AfD, geçici olarak açıklanan resmi verilere göre Hristiyan Demokrat Birlik Partisi (CDU) ve Bavyera eyaletinde teşkilatlanmış kardeş parti Hristiyan Sosyal Birlik Partisi (CSU) ile oluşturduğu CDU/CSU koalisyonunu geride bırakarak büyük bir çıkış yaptı. CDU/CSU, oyların yüzde 28,6’sını alarak birinci sırada yer aldı.
AFD’NİN OY ORANI YÜKSELDİ
AfD, seçimlerde beklentileri karşılayamadı ve anketlerde öngörülen oy oranını yakalayamadı. Ancak, bir önceki seçimlere kıyasla 10,4 puanlık bir artışla yüzde 20,8 oy oranına ulaşarak ikinci sıraya yerleşti.
Almanya’daki aşırı sağcı yükselişin ve AfD’nin seçim başarısının en önemli faktörlerinden biri olarak, partinin eş başkanı Alice Weidel öne çıkıyor.
ALICE WEIDEL’İN SİYASETE GİRİŞİ
AfD’nin bu seçimde başbakan adayı olan Alice Weidel, aşırı sağcı, erkek egemen ve göçmen karşıtı bir partinin alışılmadık bir temsilcisi olarak dikkat çekiyor.
Sri Lanka doğumlu bir film yapımcısından iki çocuk annesi olan Weidel, aynı zamanda Çin’de ekonomi doktorası yaparak Mandarin dilini akıcı bir şekilde konuşuyor.
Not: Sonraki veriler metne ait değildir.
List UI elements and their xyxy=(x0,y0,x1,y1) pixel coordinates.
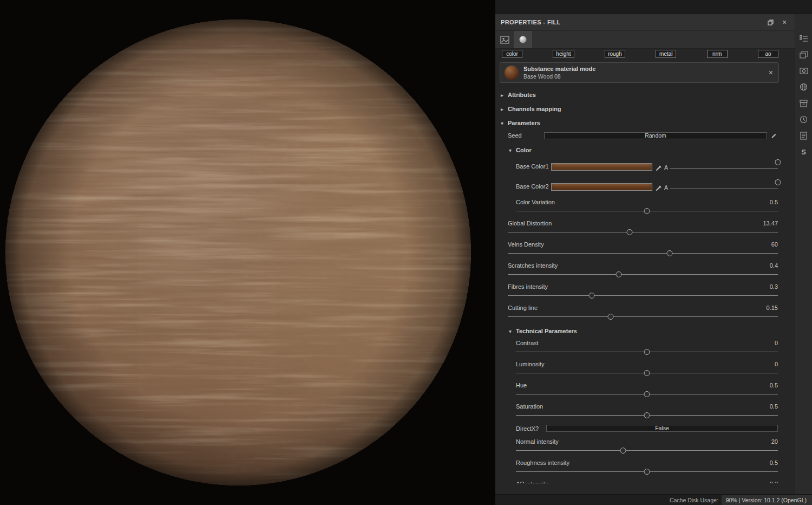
material-sphere-icon xyxy=(519,35,527,44)
slider-handle[interactable] xyxy=(644,391,650,397)
hue-slider[interactable] xyxy=(516,391,778,398)
channel-button-metal[interactable]: metal xyxy=(656,50,676,58)
slider-handle[interactable] xyxy=(775,179,781,185)
material-remove-icon[interactable]: × xyxy=(768,68,774,77)
scratches-intensity-slider[interactable] xyxy=(508,271,778,278)
saturation-slider[interactable] xyxy=(516,412,778,419)
properties-panel: PROPERTIES - FILL × xyxy=(495,0,812,505)
chevron-right-icon: ▸ xyxy=(501,106,508,112)
base-color1-swatch[interactable] xyxy=(551,163,652,171)
material-text: Substance material mode Base Wood 08 xyxy=(523,66,768,80)
slider-handle[interactable] xyxy=(644,208,650,214)
section-channels-mapping[interactable]: ▸ Channels mapping xyxy=(495,103,795,114)
slider-handle[interactable] xyxy=(644,370,650,376)
param-value: 0 xyxy=(775,340,778,347)
panel-title: PROPERTIES - FILL xyxy=(501,19,761,25)
slider-handle[interactable] xyxy=(775,159,781,165)
param-veins-density: Veins Density60 xyxy=(508,241,778,257)
slider-handle[interactable] xyxy=(644,412,650,418)
panel-title-bar: PROPERTIES - FILL × xyxy=(495,14,795,31)
channel-button-height[interactable]: height xyxy=(553,50,574,58)
substance-source-icon[interactable]: S xyxy=(798,147,810,157)
slider-handle[interactable] xyxy=(667,250,673,256)
normal-intensity-slider[interactable] xyxy=(516,447,778,454)
contrast-slider[interactable] xyxy=(516,348,778,355)
param-value: 60 xyxy=(771,241,778,248)
channel-button-ao[interactable]: ao xyxy=(758,50,778,58)
color-picker-icon[interactable] xyxy=(656,184,663,191)
status-bar: Cache Disk Usage: 90% | Version: 10.1.2 … xyxy=(495,494,812,505)
slider-handle[interactable] xyxy=(620,448,626,454)
history-icon[interactable] xyxy=(798,115,810,124)
param-label: Scratches intensity xyxy=(508,262,558,269)
section-color-group[interactable]: ▾ Color xyxy=(495,145,795,156)
seed-random-button[interactable]: Random xyxy=(544,132,767,139)
base-color1-alpha-slider[interactable]: 1 xyxy=(670,159,778,172)
assets-icon[interactable] xyxy=(798,99,810,108)
slider-track xyxy=(508,295,778,296)
section-technical-parameters[interactable]: ▾ Technical Parameters xyxy=(495,326,795,336)
channel-button-nrm[interactable]: nrm xyxy=(707,50,728,58)
param-value: 20 xyxy=(771,438,778,445)
texture-set-list-icon[interactable] xyxy=(798,34,810,43)
param-saturation: Saturation0.5 xyxy=(516,403,778,419)
display-settings-icon[interactable] xyxy=(798,82,810,92)
dock-icon-strip: S xyxy=(795,14,812,494)
section-parameters[interactable]: ▾ Parameters xyxy=(495,118,795,128)
param-label: Contrast xyxy=(516,340,539,347)
channel-buttons-row: color height rough metal nrm ao xyxy=(495,50,795,58)
chevron-down-icon: ▾ xyxy=(509,328,516,334)
param-value: 0.3 xyxy=(770,283,778,290)
slider-handle[interactable] xyxy=(644,349,650,355)
channel-button-color[interactable]: color xyxy=(502,50,522,58)
global-distortion-slider[interactable] xyxy=(508,229,778,236)
alpha-label: A xyxy=(664,164,668,171)
slider-handle[interactable] xyxy=(607,314,613,320)
material-mode-box[interactable]: Substance material mode Base Wood 08 × xyxy=(500,62,779,83)
material-mode-label: Substance material mode xyxy=(523,66,768,72)
param-label: Base Color1 xyxy=(516,163,551,170)
section-label: Parameters xyxy=(508,120,540,126)
slider-track xyxy=(508,232,778,232)
layers-icon[interactable] xyxy=(798,50,810,59)
slider-handle[interactable] xyxy=(615,271,621,277)
color-picker-icon[interactable] xyxy=(656,164,663,171)
base-color2-alpha-slider[interactable]: 1 xyxy=(670,179,778,192)
param-value: 0.4 xyxy=(770,262,778,269)
material-name-label: Base Wood 08 xyxy=(523,73,768,80)
section-attributes[interactable]: ▸ Attributes xyxy=(495,89,795,100)
log-icon[interactable] xyxy=(798,131,810,140)
section-label: Color xyxy=(516,147,532,153)
section-label: Technical Parameters xyxy=(516,328,577,334)
edit-pencil-icon[interactable] xyxy=(769,132,778,139)
viewport-3d[interactable] xyxy=(0,0,495,505)
close-panel-icon[interactable]: × xyxy=(780,17,789,27)
roughness-intensity-slider[interactable] xyxy=(516,468,778,475)
channel-button-rough[interactable]: rough xyxy=(605,50,625,58)
veins-density-slider[interactable] xyxy=(508,250,778,257)
param-label: Veins Density xyxy=(508,241,544,248)
param-label: Luminosity xyxy=(516,361,545,368)
base-color2-swatch[interactable] xyxy=(551,183,652,191)
tab-layer-content[interactable] xyxy=(495,31,514,48)
param-luminosity: Luminosity0 xyxy=(516,361,778,377)
param-label: Roughness intensity xyxy=(516,459,569,467)
fibres-intensity-slider[interactable] xyxy=(508,292,778,299)
param-label: Color Variation xyxy=(516,199,555,206)
param-base-color1: Base Color1 A 1 xyxy=(516,159,778,172)
param-label: Normal intensity xyxy=(516,438,559,445)
param-label: AO intensity xyxy=(516,481,548,483)
tab-material-mode[interactable] xyxy=(514,31,532,48)
alpha-label: A xyxy=(664,184,668,191)
slider-handle[interactable] xyxy=(644,469,650,475)
cutting-line-slider[interactable] xyxy=(508,313,778,320)
slider-handle[interactable] xyxy=(626,229,632,235)
material-image-icon xyxy=(500,36,509,44)
luminosity-slider[interactable] xyxy=(516,370,778,377)
directx-toggle-button[interactable]: False xyxy=(546,425,778,432)
color-variation-slider[interactable] xyxy=(516,208,778,215)
slider-handle[interactable] xyxy=(588,293,594,299)
undock-panel-icon[interactable] xyxy=(765,17,775,27)
texture-set-settings-icon[interactable] xyxy=(798,66,810,75)
param-base-color2: Base Color2 A 1 xyxy=(516,179,778,192)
İŞ DÜNYASINDA BAŞARILI BİR GEÇMİŞ
Siyasete girmeden önce, Goldman Sachs ve Allianz Global Investors gibi büyük firmalar için çalışan Weidel, serbest iş danışmanı olarak da çalıştı. İş dünyasında kazandığı deneyim, AfD’nin eş lideri olarak partisinin destek bulmasına katkı sağladı.
AFD’NİN DESTEK ARTIŞI
Weidel, son yıllarda AfD’ye olan desteğin artmasında önemli bir rol üstlendi. Almanya Başbakanı Olaf Scholz’un 23 Şubat’ta erken seçime gitmesine neden olan parçalı koalisyonunun yaratmış olduğu hayal kırıklığı, Weidel ve AfD için fırsata dönüştü.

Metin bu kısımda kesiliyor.